North Americans very much resonate more when we speak to share buybacks. The business now has evolved to a point where we can consider both options.

Romeo Maione
Moderator and Company Representative, Westgold Resources Ltd

Great. I do want to talk about ASIC for a second because I know your guidance of $2,600 to $2,900 per ounce for FY 2026 obviously reflects the current cost environment. How is Westgold generally managing inflation pressures across labor, energy, consumables?

Wayne Bramwell
Managing Director and CEO, Westgold Resources Ltd

Look, it's a great question. For people not sitting in Australia now, that $2,600 to $2,900 Australian an ounce, certainly every Australian gold producer who are our peers are seeing their all-in sustaining costs lift. Cost of labor here is still high. It's probably more plentiful, but the cost of labor post-COVID certainly hasn't dropped. A lot of the Aussie businesses, maybe, I don't know, most of our Australian peers run a business model which we call hub and spoke, the processing plant being the hub, multiple mines as spokes feeding these hubs. We've got four hubs, and we've got multiple spokes. One of the key points is that haulage cost from a remote mine back to the hub is one of the places we've seen the highest inflation in our business.

Case in point, we are hauling within the Murchison, we are hauling ore from our Cue operations back to our Meekatharra operations. That's a haulage distance of 120 km. It's not the longest haul in Australia. Some people are hauling over 200 km, but this is one of the functions which is driving our cost base up. How do we fix it? We have bigger hubs and shorter spokes. When we get to the point soon, and this is what Bluebird South Junction is about, Bluebird South Junction over the next 12 months will get to a point where it can feed the Meekatharra hub. It can underpin that production. Bluebird South Junction is about 600 m from the processing plant. Because that mine has been slow in its ramp-up, we've had to haul ore from Cue back to Meekatharra.

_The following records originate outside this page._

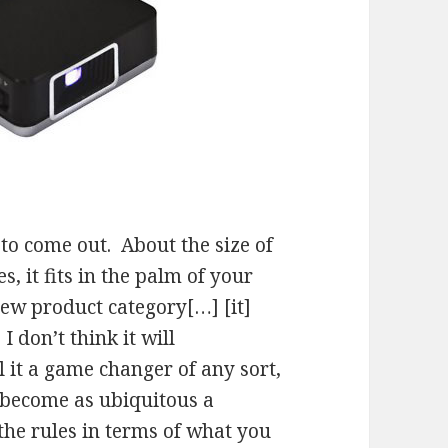
 to come out. About the size of
, it fits in the palm of your
new product category[…] [it]
I don’t think it will
l it a game changer of any sort,
ll become as ubiquitous a
 the rules in terms of what you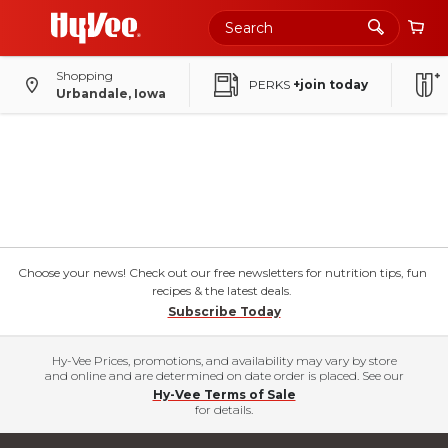
Shopping
PERKS
+join today
Urbandale, Iowa
Choose your news! Check out our free newsletters for nutrition tips, fun
recipes & the latest deals.
Subscribe Today
Hy-Vee Prices, promotions, and availability may vary by store
and online and are determined on date order is placed. See our
Hy-Vee Terms of Sale
for details.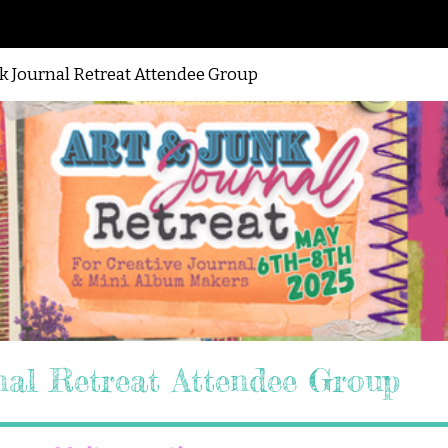
nk Journal Retreat Attendee Group
nal Retreat Attendee Group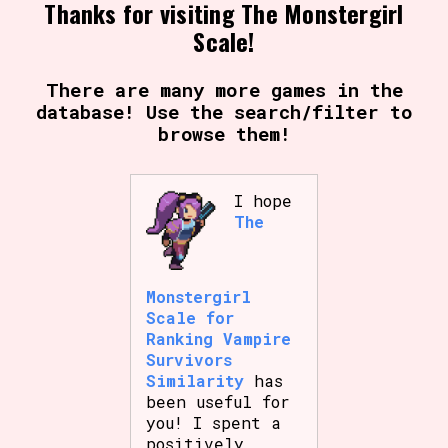
Thanks for visiting The Monstergirl
Scale!
Setting/Story Tag
There are many more games in the
database! Use the search/filter to
browse them!
Game Mode Tag
I hope
The
Control Mode
Monstergirl
Scale for
Ranking Vampire
Run Time
Survivors
Similarity
has
been useful for
you! I spent a
Release Status
positively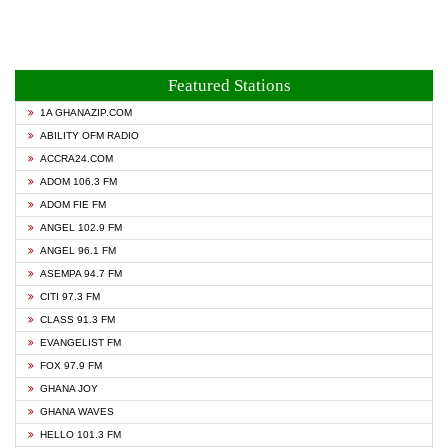
Featured Stations
1A GHANAZIP.COM
ABILITY OFM RADIO
ACCRA24.COM
ADOM 106.3 FM
ADOM FIE FM
ANGEL 102.9 FM
ANGEL 96.1 FM
ASEMPA 94.7 FM
CITI 97.3 FM
CLASS 91.3 FM
EVANGELIST FM
FOX 97.9 FM
GHANA JOY
GHANA WAVES
HELLO 101.3 FM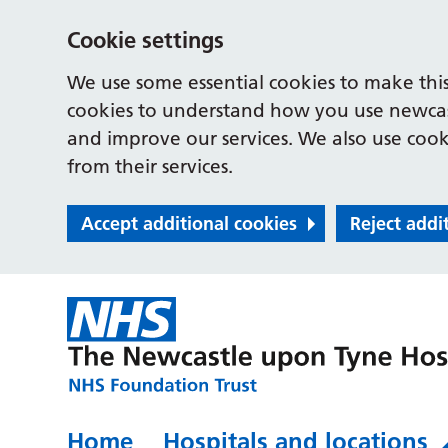
Cookie settings
We use some essential cookies to make this
cookies to understand how you use newcast
and improve our services. We also use cooki
from their services.
Accept additional cookies
Reject addi
Home
Hospitals and locations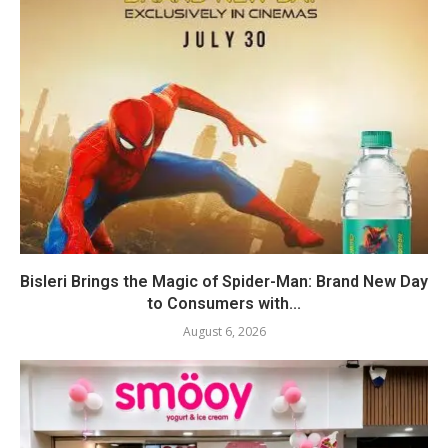
Bisleri Brings the Magic of Spider-Man: Brand New Day
to Consumers with...
August 6, 2026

120 km, an expensive haul, that's what's been driving our costs up. What investors can start to expect is as the grade starts to come up in our processing plants, our outputs will increase. As our mine outputs lift, we are less reliant on tramming or trucking or long distances. Once for you, it'll be evident in our costs once our costs start to fall that this component of haulage in our business is starting to shrink. Romeo, that's been something which has hurt a lot of the Australian producers who run this hub and spoke model, because haulage often is not a component which we manage. We don't own our own trucks for road haulage. It's a third-party supplier.